While compensation is very important, millennial and Gen Z lawyers agree that mental health and work-life balance remain key priorities in any “new normal” that may emerge in the legal industry, according to a pair of recent surveys.
Over half of associates surveyed said they are open to new opportunities, with most of them saying this is because they’re dissatisfied with their firm’s work-life balance, emphasizing the need for mental health support at work.
When asked about trade-offs, nearly 30% of associates in ATL/MLA’s survey would trade time off for money, and a quarter said they’d accept less money for a flexible work schedule.
The Deloitte survey found that 41% of millennials and 46% of Gen Zers feel stressed all or most of the time, and over 30% have taken time off work to address pandemic-related stress and anxiety. However, nearly half of this group felt unsafe being honest about the reason for their absence, and told their employer a different reason. Approximately 40% are disappointed with how their employers supported their mental health during the pandemic.
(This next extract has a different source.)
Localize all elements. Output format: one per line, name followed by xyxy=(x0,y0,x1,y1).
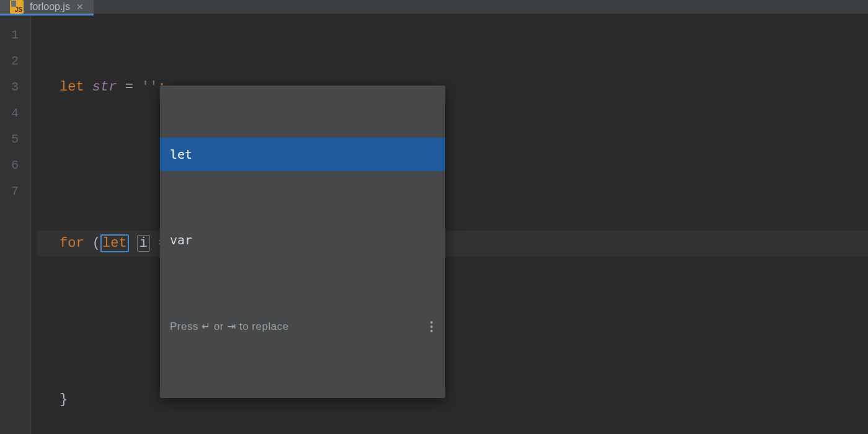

While the ABA has created a pledge for law firms to take, promising to address key areas around mental health and addiction, young workers say that more firms need to take concrete steps like reducing billable hours or offering free counseling support for lawyers in crisis.
Half of respondents to ATL/MLA’s survey reported they eventually want to make partner one day, half agreed that partnership isn’t as attractive an option as it was a generation ago. The percentage of associates dreaming of hanging their own shingle has dropped from 12% in 2019 to 4.5% this year.
Survey results like these demonstrate that now is the time for the legal industry to acknowledge young associates are not only resources but people that need to be valued both financially and as people in order to make the pressures of a law career worth it.